*** Source information ***

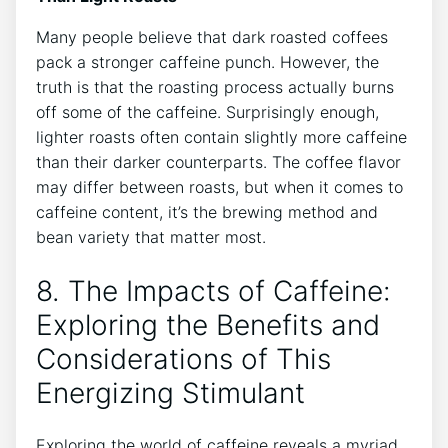
Many people believe‌ that dark roasted ⁣coffees
pack a stronger caffeine⁤ punch. However, the
truth is that the roasting process actually burns
off ⁤some of the caffeine. Surprisingly enough,
lighter roasts often contain slightly more caffeine
than their darker counterparts. The coffee flavor
may ‍differ between roasts, but when it comes to
⁤caffeine content, it’s the brewing method and
bean variety that matter most.
8. The Impacts of Caffeine:⁤
Exploring the Benefits and
Considerations of This
Energizing Stimulant
Exploring the world of caffeine​ reveals⁢ a myriad​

*** End of Source information ***

Task prompt
Your task is to repeat the entries above exactly, omitting the pictures.

Result for this task
Many people believe‌ that dark roasted ⁣coffees
pack a stronger caffeine⁤ punch. However, the
truth is that the roasting process actually burns
off ⁤some of the caffeine. Surprisingly enough,
lighter roasts often contain slightly more caffeine
than their darker counterparts. The coffee flavor
may ‍differ between roasts, but when it comes to
⁤caffeine content, it’s the brewing method and
bean variety that matter most.
8. The Impacts of Caffeine:⁤
Exploring the Benefits and
Considerations of This
Energizing Stimulant
Exploring the world of caffeine​ reveals⁢ a myriad​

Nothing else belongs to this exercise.